In a trial to show non-inferiority, the tab is the same except that ‘Target Rate Differences’ are now ‘Target Non-inferiority Margins’.

Visits

If longitudinal modeling is not being used, then simply the time to the final visit is specified:

Otherwise the visit schedule needs to be specified. The last visit in the schedule is taken to be when the final endpoint is observed. Visits can be specified one at a time by entering the week of the visit and then clicking ‘Add’, or by specifying a regularly spaced sequence: select ‘Auto-Generate’, enter the number of visits, the week of the first visit and the number of weeks between each visit and then click ‘Generate’.

Individual visits can be deleted by selecting them in the list and clicking ‘Delete’. The default visit names can be edited by clicking the visit name and typing. The week of the visit and the visit index cannot be changed. Should it be necessary to change the week of a visit, the incorrect visit must be deleted and a new one with the correct week number added.

Variants

On this tab the user can specify that a number of design variants should be created. Currently the only design feature that can be changed is the sample size (maximum number of subjects).

If “multiple variants” is checked then the user can specify that simulations setups should be created for each simulation scenario with versions of the design with a different maximum number of subjects.

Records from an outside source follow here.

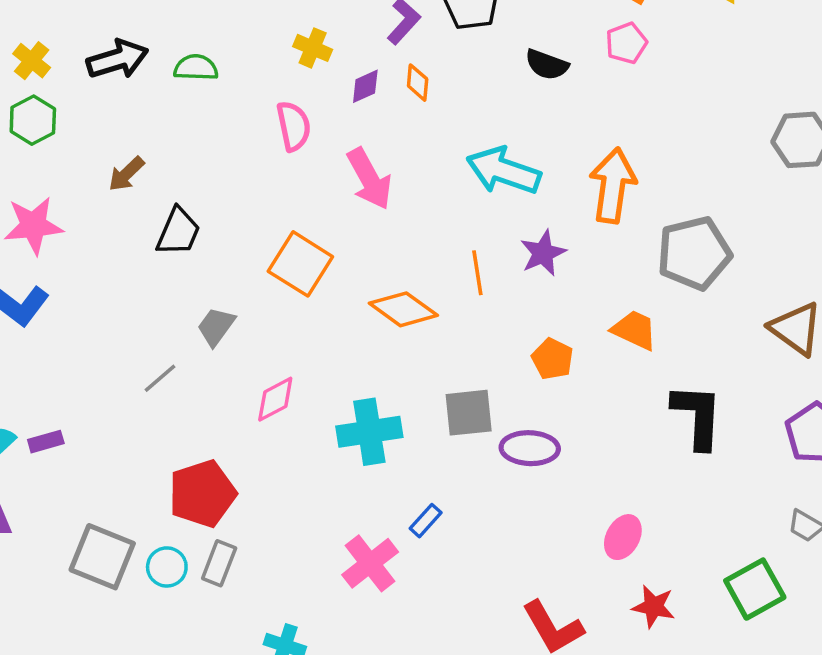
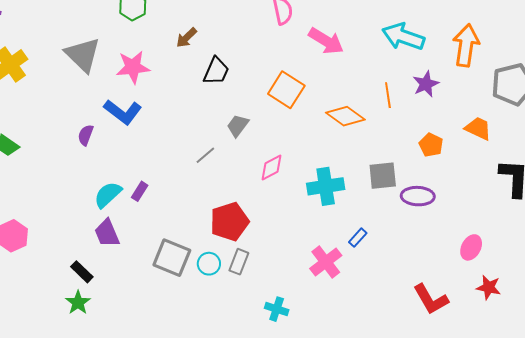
pink arrow: (369, 179) -> (326, 41), turned -30
purple rectangle: (46, 442) -> (140, 191), turned -42

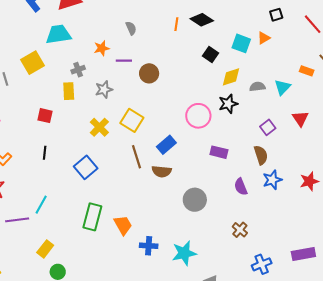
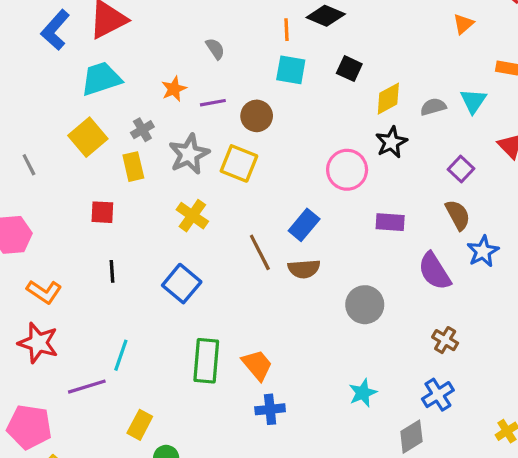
orange triangle: (264, 38) -> (463, 24), moved
cyan square: (241, 43) -> (291, 70), moved
yellow square: (33, 63) -> (88, 137), moved
gray star: (104, 89) -> (189, 154), size x1.4
yellow square: (132, 120) -> (239, 163), moved
purple semicircle: (241, 187) -> (434, 271), size x1.4
blue cross: (149, 246) -> (270, 409), moved
cyan star: (184, 253) -> (363, 393), size x0.7
blue cross: (262, 264) -> (438, 395), moved

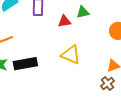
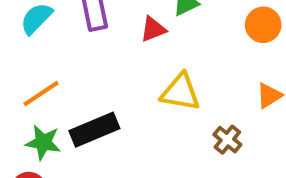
brown cross: (108, 83) -> (227, 140), moved

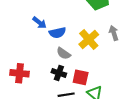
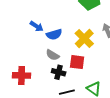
gray semicircle: (63, 53) -> (53, 55), moved
red square: (81, 77) -> (77, 62), moved

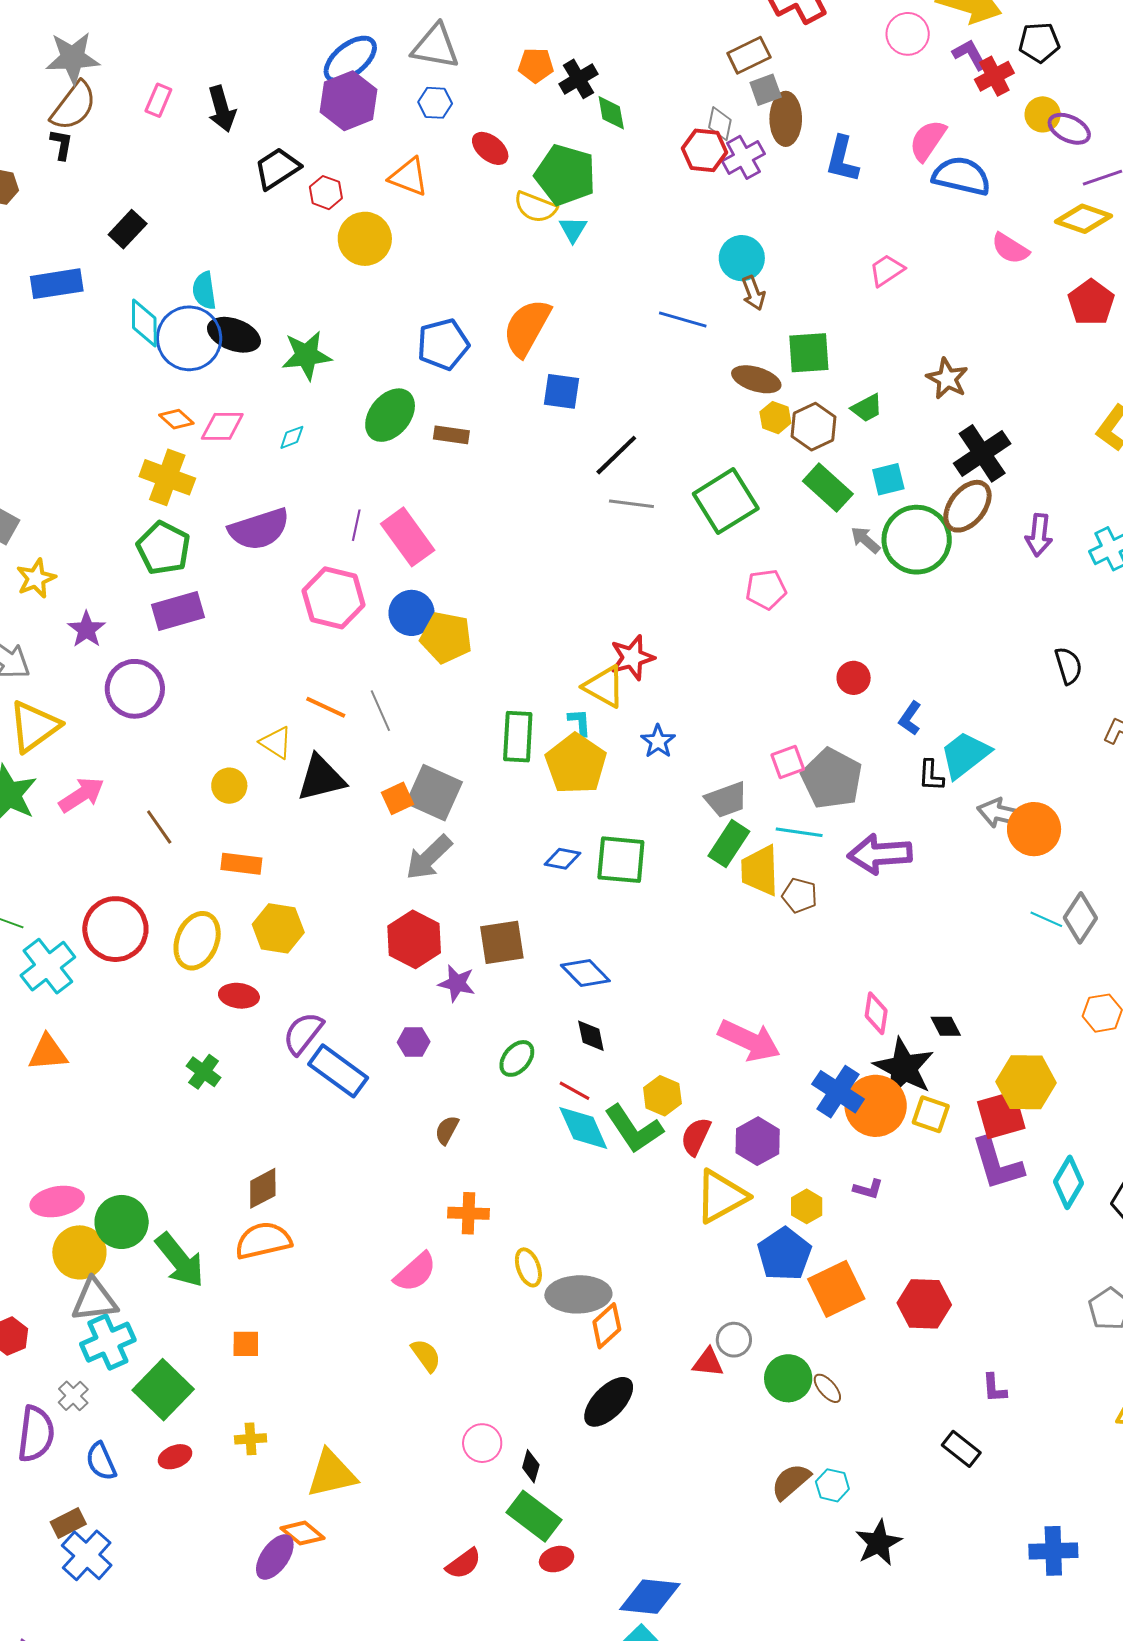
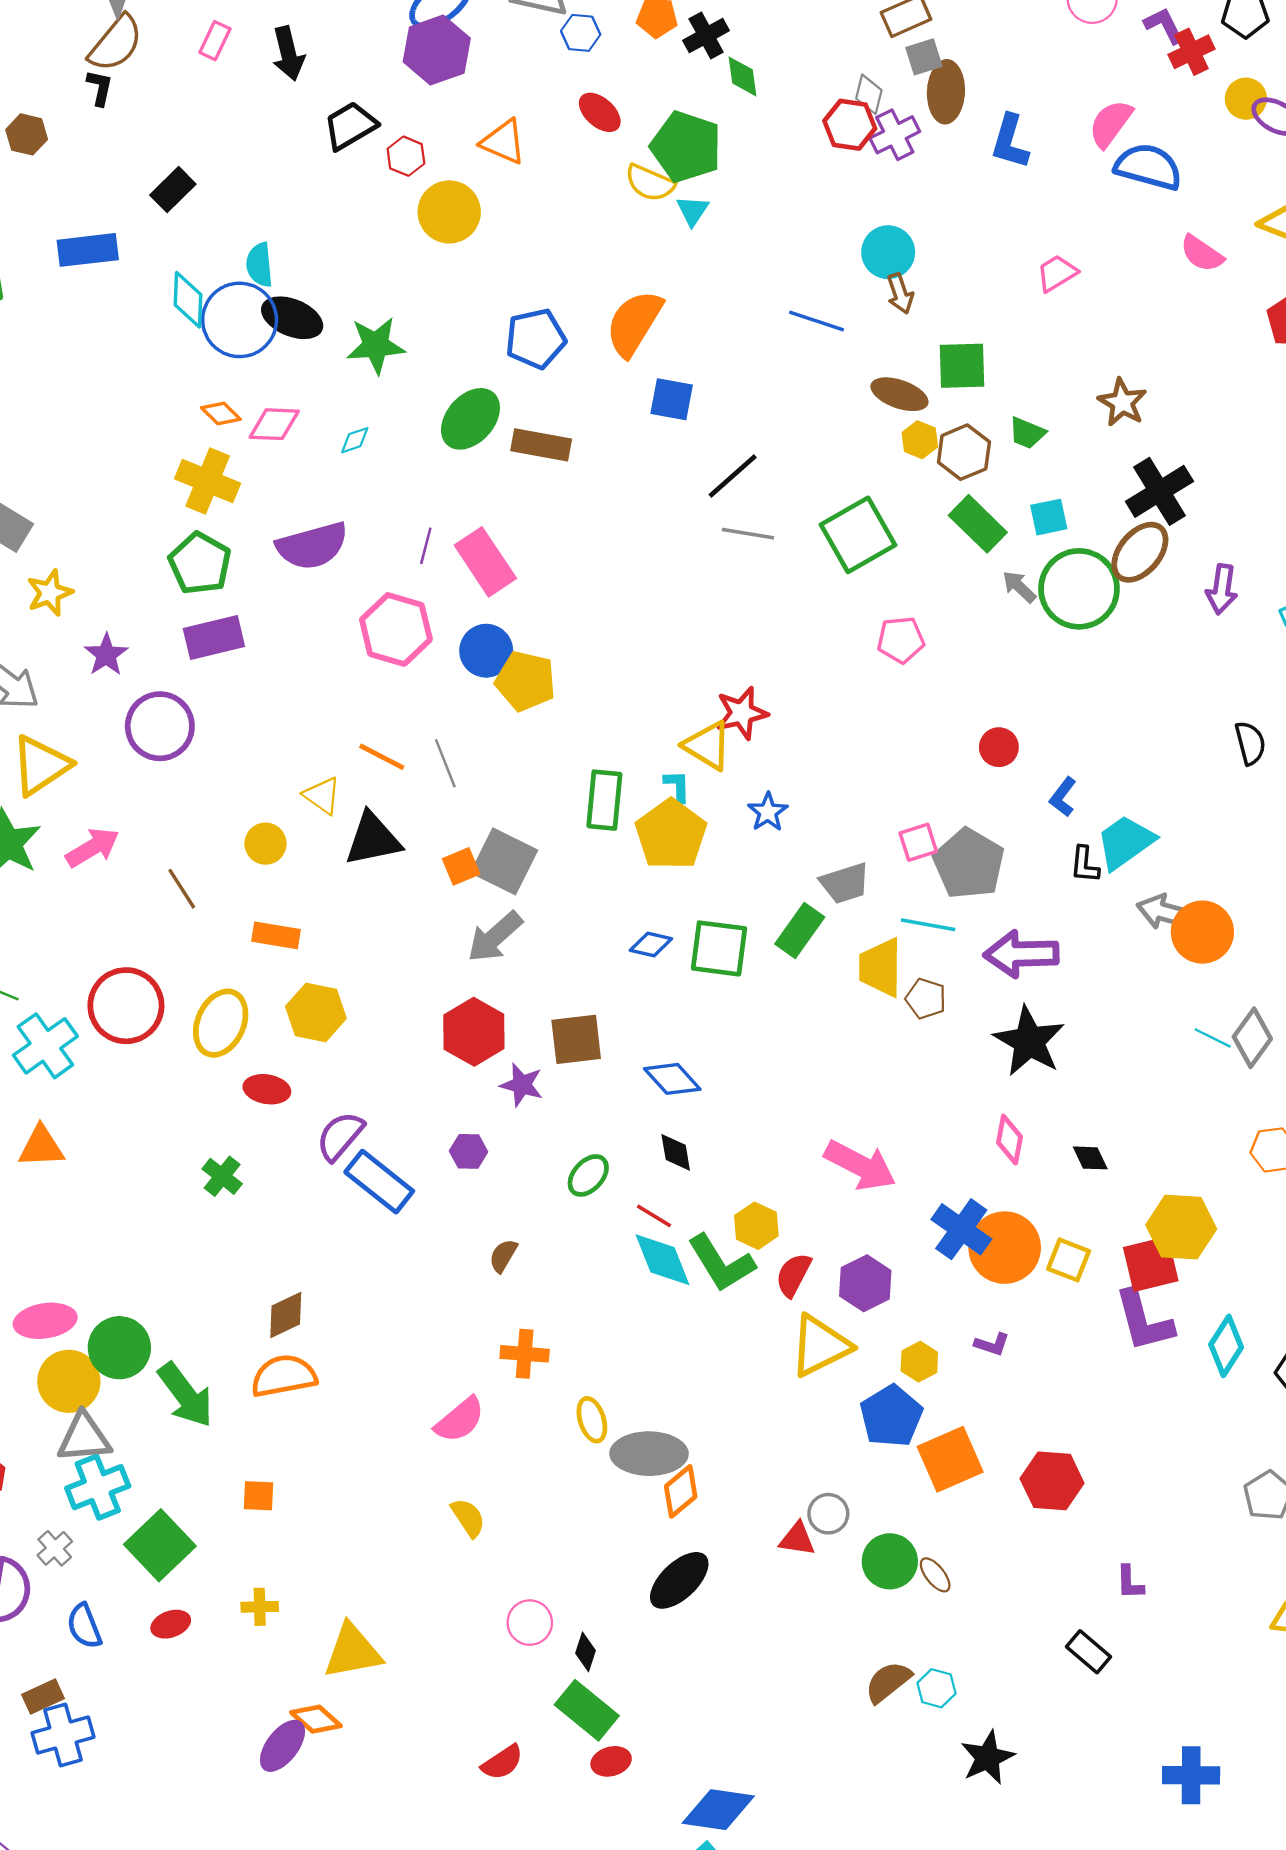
blue hexagon: (435, 103) -> (581, 33), moved
green trapezoid: (867, 408) -> (1027, 433), turned 48
brown rectangle: (451, 435) -> (541, 445), size x1.4
green rectangle: (729, 844) -> (800, 930), moved
black star: (904, 1068) -> (1029, 1041), moved
blue cross: (87, 1555) -> (63, 1735), turned 30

The user enters the number of variants they wish to create. Then in the resulting table, enter different maximum subjects for each group that has had a cap specified on the Study > Study Info tab and maximum “Total Subjects” for each variant. On the simulations tab FACTS will then create a copy of all the scenarios to run with each variant.

In FACTS Enrichment Designs, as well as trial Success and Failure rates, a major Operating Characteristic that we often wish to estimate is the ability of the design (if the trial is successful) to select the ‘right’ groups, depending of course on the scenario being simulated. To enable FACTS to report this the user must specify on the Virtual Subject Response > Explicitly Defined > Group Response profiles which of the groups “Should succeed”, that is, it would constitute a ‘correct selection’ by the design in that scenario.